Perform the following steps to write the basic building blocks:

  1. We will extend our Spark-Examples projects and create a new Scala class by the name of chapter.seven.ScalaCrimeUtil.scala. This class will contain some utility functions that will be utilized by our main transformation job.
  2. Open and edit ScalaCrimeUtil.scala and add the following piece of code:
    package chapter.seven
    
    class ScalaCrimeUtil extends Serializable{
      
       /**
       * Create a Map of the data which is extracted by applying Regular expression.
       */
      def createDataMap(data:String): Map[String, String] = {
        
        //Replacing Empty columns with the blank Spaces, 
        //so that split function always produce same size Array
        val crimeData = data.replaceAll(",,,", ", , , ")
        //Splitting the Single Crime record
        val array = crimeData.split(",")
        //Creating the Map of values
        val dataMap = Map[String, String](
        ("ID" -> array(0)),
        ("Case Number" -> array(1)),
        ("Date" -> array(2)),
        ("Block" -> array(3)),
        ("IUCR" -> array(4)),
        ("Primary Type" -> array(5)),
        ("Description" -> array(6)),
        ("Location Description" -> array(7)),
        ("Arrest" -> array(8)),
        ("Domestic" -> array(9)),
        ("Beat" -> array(10)),
        ("District" -> array(11)),
        ("Ward" -> array(12)),
        ("Community Area" -> array(13)),
        ("FBI Code" -> array(14)),
        ("X Coordinate" -> array(15)),
        ("Y Coordinate" -> array(16)),
        ("Year" -> array(17)),
        ("Updated On" -> array(18)),
        ("Latitude" -> array(19)),
        ("Longitude" -> array(20).concat(array(21)))
        
      )
      //Finally returning it to the invoking program 
      return dataMap
      }
    
    }

    The preceding code defines a utility function createDataMap(data:String) that converts a single line of crime dataset into key/value pairs.

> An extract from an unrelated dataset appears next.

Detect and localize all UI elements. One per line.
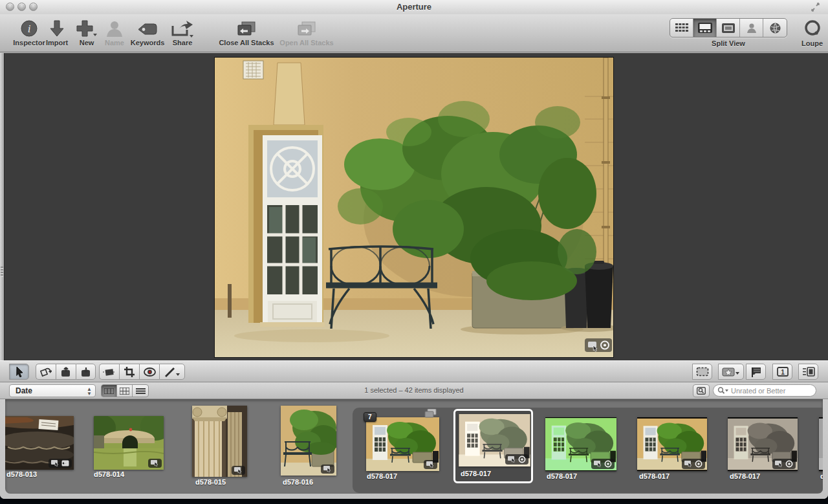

  3. Next, we will create our transformation job. Create a new Scala object by the name of chapter.seven.ScalaTransformCrimeData.scala and add the following code:
    package chapter.seven
    
    import org.apache.spark.{ SparkConf, SparkContext }
    import org.apache.spark.rdd._
    import org.apache.hadoop._
    import org.apache.hadoop.mapred.JobConf
    import org.apache.hadoop.io._
    import org.apache.hadoop.mapreduce._
    
    /**
     * Transformation Job for showcasing different transformations on the Crime Dataset.
     * @author Sumit Gupta
     *
     */
    object ScalaTransformCrimeData {
    
      def main(args: Array[String]) {
        println("Creating Spark Configuration")
        //Create an Object of Spark Configuration
        val conf = new SparkConf()
        //Set the logical and user defined Name of this Application
        conf.setAppName("Scala - Transforming Crime Dataset")
        println("Creating Spark Context")
        //Create a Spark Context and provide previously created
        //Object of SparkConf as an reference.
        val ctx = new SparkContext(conf)
        //Define the location of the file containing the Crime Data
        val file = "file:///home/ec2-user/softwares/crime-data/Crimes_-Aug-2015.csv";
        println("Loading the Dataset and will further process it")
        //Loading the Text file from the local file system or HDFS
        //and converting it into RDD.
        //SparkContext.textFile(..) - It uses the Hadoop's
        //TextInputFormat and file is broken by New line Character.
        //Refer to http://hadoop.apache.org/docs/r2.6.0/api/org/apache/hadoop/mapred/TextInputFormat.html
        //The Second Argument is the Partitions which specify the parallelism.
        //It should be equal or more then number of Cores in the cluster.
        val logData = ctx.textFile(file, 2)
    
        //Now Perform the Transformations on the Data Loaded by Spark
        executeTransformations(ctx, logData)
       //Stop the Context for Graceful Shutdown
       ctx.stop()
    
      }
    
      /**
       * Main Function for invoking all kind of Transformation on Crime Data
       */
      def executeTransformations(ctx: SparkContext, crimeData: RDD[String]) {  }
    }

The preceding code loads the crime dataset and then defines/invokes a new method, executeTransformations. This method is the central point for invoking or executing any transformations applied to our Chicago crime dataset. It accepts the dataset loaded by Spark in the form of RDD[String] and further analysis is performed to find the answer to the questions asked by the businesses, customers, market analysts, and others. We will also define some questions/scenarios and provide the answers/solution to the same by leveraging various Spark transformations and actions.

Scenario 1

How do we find the total count of the crime registered in the month of August 2015, grouped by the type of crime?

Solution 1

The solution is simple. We first need to convert the data into a key/value pair, filter the data based on the column, Primary Type, and then finally aggregate the data based on the column Primary Type. The result would be the RDD of a key/value pair where the key will be the type of crime and the value as the count.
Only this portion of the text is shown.